A small mouse x-ray CT (Gamma Medica-Ideas) was used to in vivo CT imaging. Imaging parameters were as follows: field of view, 80 mm by 80 mm; slice thickness, 154 μm; effective pixel size, 50 μm; tube voltage, 80 kV; tube current, 270 μA. The reconstruction was done by using the filtered back projection method. The reconstruction kernel used a Feldkamp cone beam correction and SheppLogan filter. The CT images were analyzed using amira 4.1.2. In detail, tumor-bearing nude mice were intravenously injected with 200 μl of BiOCl/Bi2O3 NSs (10 mg/ml) before imaging. After 12 and 24 hours, tumor-bearing mice were imaged by a small animal x-ray CT. The mice whole-body 360° scan lasted about 20 min under isophane anesthesia.

Antitumor therapy in vivo

The HepG2 tumor–bearing mice were randomly divided into six treatment groups with five mice for each group as follows: (i) PBS, (i) US, (ii) BiOCl NSs, (iv) BiOCl/Bi2O3 NSs, (v) BiOCl NSs + US, and (vi) BiOCl/Bi2O3 NSs + US. The injection dose of NSs was 4 mg/kg. The NSs were reconstituted within PBS solution with a 0.2 mg/ml concentration for administration into the mice and delivered as a single bolus dose. The condition for US treatment was 1 MHz, 0.8 W cm−2, and 50% duty cycle. The exposure time of treatment with the US was 10 min. For groups 5 and 6, the mice were exposed to the US successively at 24 hours after injection. The tumor size and body weight of each group were measured using a digital scale and caliper every 2 days for 14 days during the treatment.

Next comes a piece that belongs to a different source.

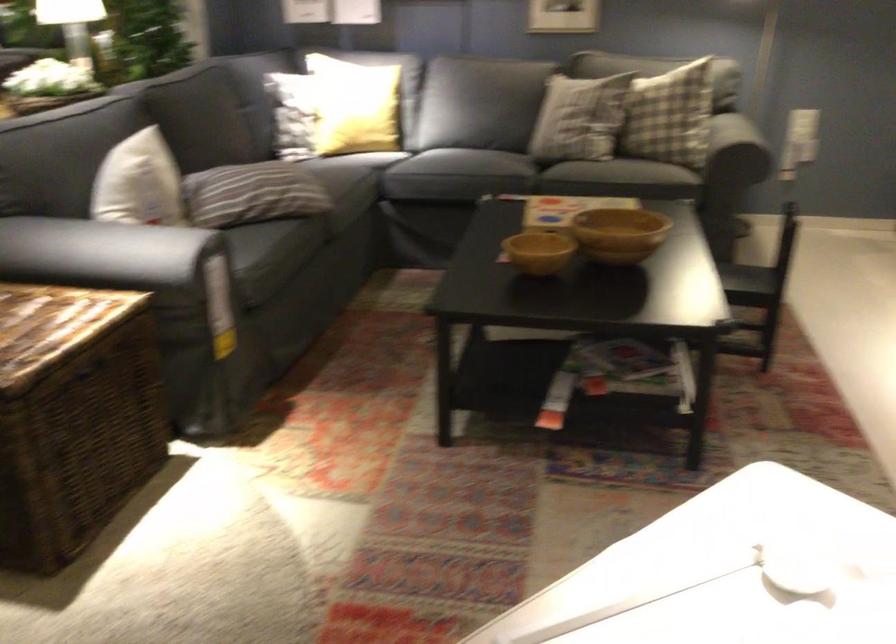 Where is `plaid pillow`? This screenshot has width=896, height=644. plaid pillow is located at coordinates [668, 115].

Then, the tumor volume was calculated.

Biosafety in vivo

Healthy C57BL/6 mice were intravenously injected with BiOCl/Bi2O3 NSs in PBS (10 mg/ml) to conduct the biosafety experiment. Twenty-four hours after injection, the representative cytokines, including IL-6, TNF-α, and IFN-γ, were determined using enzyme-linked immunosorbent assay based on the manufacturer’s instructions. Subsequently, the relative indexes in blood, including BUN, creatinine, albumin, total protein, ALT, and AST, were measured to evaluate the biocompatibility and immune response of BiOCl/Bi2O3 NSs. After 1 month of treatment, the main organs (heart, liver, spleen, lung, and kidneys) were retrieved for analysis using H&E staining.